Jan Tumlir, chief economist for the General Agreement on Tariffs and Trade (GATT), told the Time Magazine outlook session that he expects "for the first time we will have a generalized recession in the sense that the imports of the developing countries will increase only marginally, if at all."

In adding up the GNP cost of the OPEC price increases to that massive $550 billion figure, OECD said that direct impact accounts for 4 1/2 percent of the total, while the fiscal restraints adopted by various countries make up the balance of 2 percent of the total. For the United States, the OECD said, the loss of GNP is even worse -- 7 1/4 percent overall -- the difference being the impact of a larger rise in domestic energy prices (compared with Europe and Japan) as they moved up closer to the world market.

And these estimates do not take into account the impact of tight monetary policies that most countries felt they were forced to follow -- and which, combined with austere fiscal policies, contained the inflationary consequences better than was the case after the first oil price shock.But it is clear, the OECD says, that the monetary policy has led to high interest rates which throughout the world have choked off residential and other forms of investment.

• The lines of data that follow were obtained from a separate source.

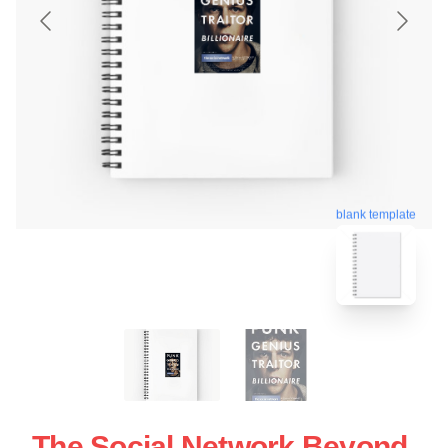
blank template
The Social Network Beyond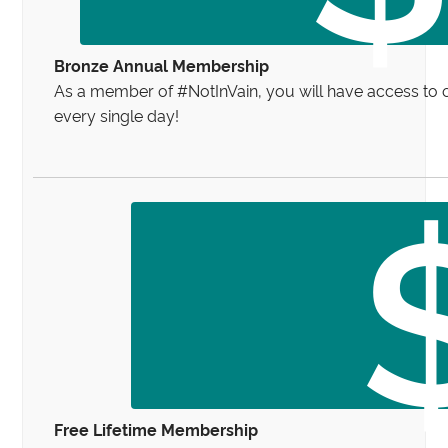
Bronze Annual Membership
As a member of #NotInVain, you will have access to 
every single day!
Free Lifetime Membership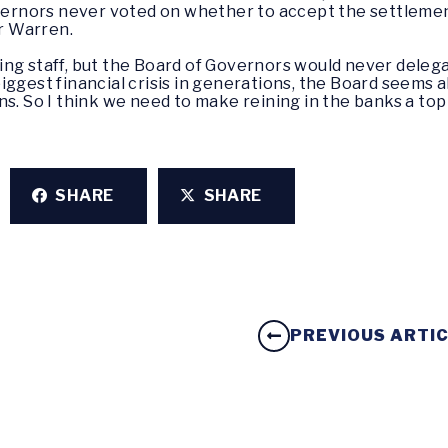
overnors never voted on whether to accept the settlement
or Warren.
ng staff, but the Board of Governors would never delegat
ggest financial crisis in generations, the Board seems all
s. So I think we need to make reining in the banks a top 
SHARE
SHARE
PREVIOUS ARTI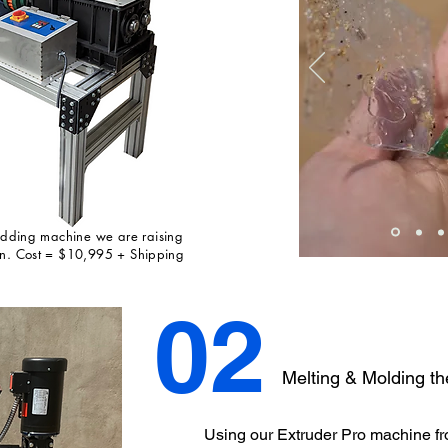
redding machine we are raising
 in. Cost = $10,995 + Shipping
02
Melting & Molding th
Using our Extruder Pro machine f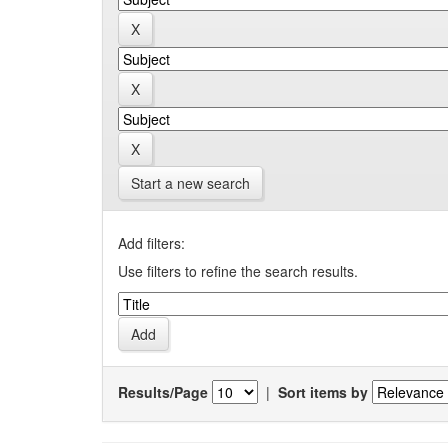
Start a new search
Add filters:
Use filters to refine the search results.
Results/Page
|
Sort items by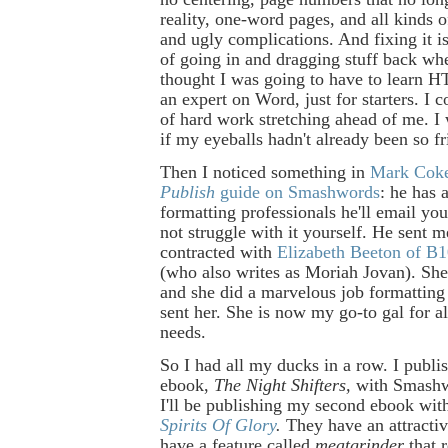
reality, one-word pages, and all kinds o
and ugly complications. And fixing it is
of going in and dragging stuff back whe
thought I was going to have to learn
an expert on Word, just for starters. I 
of hard work stretching ahead of me. I
if my eyeballs hadn't already been so fr
Then I noticed something in
Mark Coke
Publish
guide on Smashwords
: he has a
formatting professionals he'll email you
not struggle with it yourself. He sent me
contracted with
Elizabeth Beeton of B
(who also writes as Moriah Jovan). She
and she did a marvelous job formatting 
sent her. She is now my go-to gal for a
needs.
So I had all my ducks in a row. I publi
ebook,
The Night Shifters,
with Smashw
I'll be publishing my second ebook wit
Spirits Of Glory
.
They have an attractiv
have a feature called
meatgrinder
that 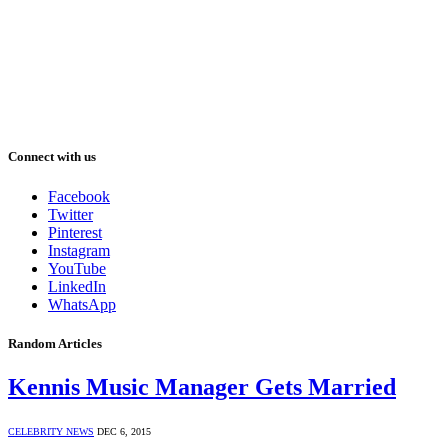
Connect with us
Facebook
Twitter
Pinterest
Instagram
YouTube
LinkedIn
WhatsApp
Random Articles
Kennis Music Manager Gets Married
CELEBRITY NEWS
DEC 6, 2015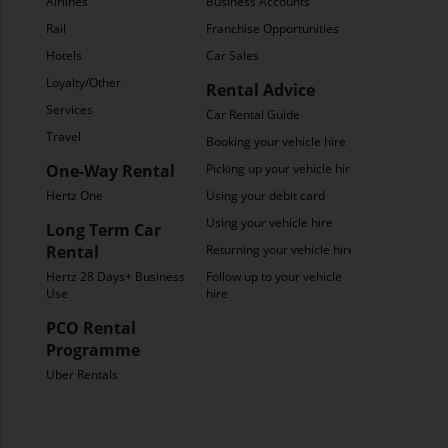
Airlines
Business Accounts
Rail
Franchise Opportunities
Hotels
Car Sales
Loyalty/Other
Rental Advice
Services
Car Rental Guide
Travel
Booking your vehicle hire
One-Way Rental
Picking up your vehicle hire
Hertz One
Using your debit card
Using your vehicle hire
Long Term Car
Rental
Returning your vehicle hire
Hertz 28 Days+ Business
Follow up to your vehicle
Use
hire
PCO Rental
Programme
Uber Rentals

In other words, the world response to OPEC's price demands of 1979 and 1980 has been to damp down the normal growth of the economies of all of the oil-importing nations, assigning priority attention to control of inflation, rather than the improvement of national standards of living. It all translated into an enormous transfer of wealth from the non-OPEC world to the OPEC world last year, and the story won't be any different in 1981.

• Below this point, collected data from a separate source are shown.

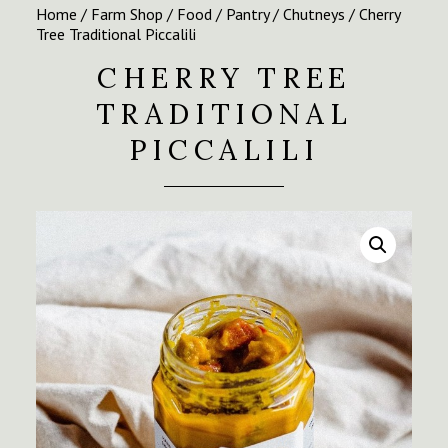
Home
/
Farm Shop
/
Food
/
Pantry
/
Chutneys
/ Cherry
Tree Traditional Piccalili
CHERRY TREE
TRADITIONAL
PICCALILI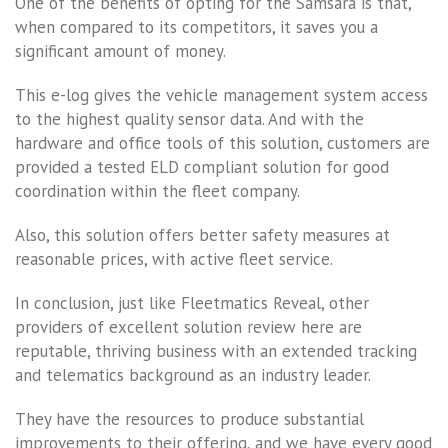
One of the benefits of opting for the Samsara is that,
when compared to its competitors, it saves you a
significant amount of money.
This e-log gives the vehicle management system access
to the highest quality sensor data. And with the
hardware and office tools of this solution, customers are
provided a tested ELD compliant solution for good
coordination within the fleet company.
Also, this solution offers better safety measures at
reasonable prices, with active fleet service.
In conclusion, just like Fleetmatics Reveal, other
providers of excellent solution review here are
reputable, thriving business with an extended tracking
and telematics background as an industry leader.
They have the resources to produce substantial
improvements to their offering, and we have every good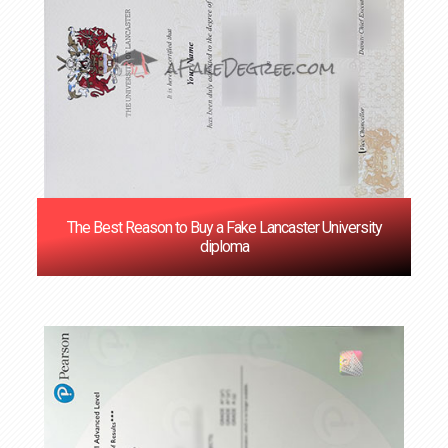
The Best Reason to Buy a Fake Lancaster University
diploma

Emil Van Lennep, director-general of the OECD makes the anti-inflation strategy explicit: "I am impressed by the unanimity with which governments have chosen, first, to break inflation . . . [it] has to be broken not only because of the social injustice and political strains it induces, but because it destroys prosperity and jobs."

Lennep also stresses that recovery in the rich world won't be sustained unless gains are made on the productivity front, which implies not only tax incentives for investment, but halting the disquieting protectionist trend which risks "perpetuating the existence of inefficient producers."

But the propspect of slow growth, combined with uncertainty over oil supplies and prices, distresses the outgoing members of the Carter administration -- although they don't pretend to have any better macro-economic solution than Van Lennep's anti-inflation strategy, which in fact has been endorsed by all of the major powers at recent economic summits.

"I think it will be another year of stagnation, with inflation much too high, even if some progress is made in getting the rates down," said a Carter economist. "Growth rates will be very slow everywhere, with unemployment continuing to rise, at least in the early part of the year."

In more specific terms, Europe has been in a recession since about mid-year. The German economy hit a peak in the first quarter of 1980, and it has been downhill since then. The slide started earlier in England, where industrial production at the end of the year was down about 8 percent from its peak in mid-1979. The United States, Italy and Canada moved into recession by midyear.

Japan managed to sustain a moderate growth rate by keeping up its exports, but real domestic activity was about as stagnant as in the rest of the developed world. French economic activity slumped after the first quarter, but the economy managed to hold onto a fractional positive growth rate at the end of 1980.

"The world," summed up former IMF Managing Director H. J. Witteveen in his typically understated way, "continues to be plagued by a number of seemingly intractable problems, linked together in a puzzling and complex network."